In the absence of a statute expressly exempting a policy after it has become due and payable, it would be narrow and unreasonable to hold it exempt, unless its proceeds are also exempt, and so continue as long as they can be identified. The respondent, both at the trial and upon the argument before us, made the broad claim that the proceeds of the policy, after payment thereof to the wife, are exempt from all legal process issued against her property. What would be the practical effect of such a rule? Policies upon the lives of husbands for the benefit of their wives, the premiums being paid by the husband, are almost universal. Hence, a vast accumulation of property would not only be placed beyond the reach of creditors for the collection of their just claims, but it would also be withdrawn from taxation, as the same rule applies to both subjects. "All property exempt by law from execution," with two exceptions not now important, is also "exempt from taxation" by the express command of the Tax Law. (L. 1896, ch. 908, § 4; L. 1897, ch. 347, § 1.) A man, however heavily indebted he might be, could expend five hundred dollars every year in the purchase of insurance upon his life, either endowment or ordinary, and after it was paid over to his wife, she could hold it not only in defiance of his creditors, but also of her own and of the State itself. The exemption would be purely arbitrary and wholly independent of her necessities, for if she is entitled to it at all, she is entitled *323 to it whether she needs it or not. Whether with or without children, whether destitute or in affluence, she could claim exemption simply because the subject was money derived from insuring her husband's life. Insurance money is not like that derived from pensions, which are granted only when the primary recipient is disabled wholly, or in part, by wounds or by disease contracted in the service of his country in time of war. Moreover, pensions are a bounty paid by government, and do not spring from a fund which may have come from creditors and may be needed for the payment of debts. They are designed to prevent those who have rendered valuable services to the nation from becoming dependent on account of some disability received while rendering such services. They do not come from creditors either of the husband or the wife, but if the rule contended for is to prevail, even money borrowed to pay premiums and thus to create the insurance fund could not be collected out of it.

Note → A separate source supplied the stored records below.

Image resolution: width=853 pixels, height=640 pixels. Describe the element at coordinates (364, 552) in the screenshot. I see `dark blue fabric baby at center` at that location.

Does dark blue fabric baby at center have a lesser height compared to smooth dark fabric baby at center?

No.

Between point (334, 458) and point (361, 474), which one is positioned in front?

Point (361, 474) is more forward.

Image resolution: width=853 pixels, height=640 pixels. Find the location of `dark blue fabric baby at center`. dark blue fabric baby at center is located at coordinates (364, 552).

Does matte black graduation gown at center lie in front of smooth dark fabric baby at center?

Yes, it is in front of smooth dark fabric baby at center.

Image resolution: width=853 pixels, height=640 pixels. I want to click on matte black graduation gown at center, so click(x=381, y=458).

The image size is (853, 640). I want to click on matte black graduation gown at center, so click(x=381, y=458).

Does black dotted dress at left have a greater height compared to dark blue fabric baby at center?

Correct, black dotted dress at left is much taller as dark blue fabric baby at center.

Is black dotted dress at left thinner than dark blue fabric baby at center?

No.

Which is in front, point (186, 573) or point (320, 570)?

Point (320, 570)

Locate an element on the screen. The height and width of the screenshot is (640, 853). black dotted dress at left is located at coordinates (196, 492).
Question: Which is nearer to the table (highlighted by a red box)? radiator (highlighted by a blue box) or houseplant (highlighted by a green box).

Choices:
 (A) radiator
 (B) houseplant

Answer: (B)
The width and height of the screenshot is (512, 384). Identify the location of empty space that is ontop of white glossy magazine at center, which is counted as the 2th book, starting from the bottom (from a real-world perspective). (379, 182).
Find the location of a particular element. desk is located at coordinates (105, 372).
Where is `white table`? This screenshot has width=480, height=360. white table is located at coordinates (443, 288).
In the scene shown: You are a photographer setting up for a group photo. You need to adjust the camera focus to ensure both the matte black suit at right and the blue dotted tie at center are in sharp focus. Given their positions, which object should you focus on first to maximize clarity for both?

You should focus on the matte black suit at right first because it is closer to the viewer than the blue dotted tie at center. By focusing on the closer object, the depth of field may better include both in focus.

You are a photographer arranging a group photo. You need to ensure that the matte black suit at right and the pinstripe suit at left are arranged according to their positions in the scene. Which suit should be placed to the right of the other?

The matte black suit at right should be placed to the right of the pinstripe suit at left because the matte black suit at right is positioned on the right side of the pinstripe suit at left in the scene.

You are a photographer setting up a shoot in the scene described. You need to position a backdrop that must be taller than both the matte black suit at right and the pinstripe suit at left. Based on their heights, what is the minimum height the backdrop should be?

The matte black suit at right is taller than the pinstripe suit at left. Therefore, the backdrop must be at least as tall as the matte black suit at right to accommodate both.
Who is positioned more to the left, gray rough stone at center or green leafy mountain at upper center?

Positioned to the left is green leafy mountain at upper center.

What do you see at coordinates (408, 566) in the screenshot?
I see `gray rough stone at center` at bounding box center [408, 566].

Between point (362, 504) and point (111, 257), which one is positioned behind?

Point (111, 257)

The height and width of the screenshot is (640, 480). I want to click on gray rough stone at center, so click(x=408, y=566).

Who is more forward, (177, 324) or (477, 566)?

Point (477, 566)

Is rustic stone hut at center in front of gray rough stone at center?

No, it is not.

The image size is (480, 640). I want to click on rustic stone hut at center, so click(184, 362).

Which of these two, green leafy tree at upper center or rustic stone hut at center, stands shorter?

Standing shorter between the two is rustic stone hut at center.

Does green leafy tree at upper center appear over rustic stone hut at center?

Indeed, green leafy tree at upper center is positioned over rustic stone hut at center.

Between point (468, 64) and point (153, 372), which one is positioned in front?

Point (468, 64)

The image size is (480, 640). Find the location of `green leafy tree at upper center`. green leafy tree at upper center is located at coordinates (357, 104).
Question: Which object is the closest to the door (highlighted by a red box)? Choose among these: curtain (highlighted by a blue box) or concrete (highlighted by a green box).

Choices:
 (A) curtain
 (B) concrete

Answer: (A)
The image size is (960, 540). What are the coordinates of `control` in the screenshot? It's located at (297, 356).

If the legislature intended to exempt insurance money, the presumption is that it would have said so expressly, and possibly would have so hedged in the exemption as to limit it to the needy and deserving. It apparently regarded it as a sufficient protection to exempt policies from the claims of the husband's creditors, without extending the exemption to the creditors of the wife. At one time it exempted insurance moneys paid by co-operative societies, but it has reversed its policy in that regard and they are no longer exempt. (Bull v. Case, supra.) It has never declared that insurance moneys paid by regular insurance corporations should be exempt, and the courts cannot declare them exempt without judicial legislation. As the money is not exempt after it has been paid to the beneficiary, we do not think it is exempt after it has become due, and we, therefore, reverse the order of the Appellate Division and affirm the judgment rendered by the trial court, with costs.

PARKER, Ch. J., GRAY, BARTLETT and MARTIN, JJ., concur; O'BRIEN and HAIGHT, JJ., not voting.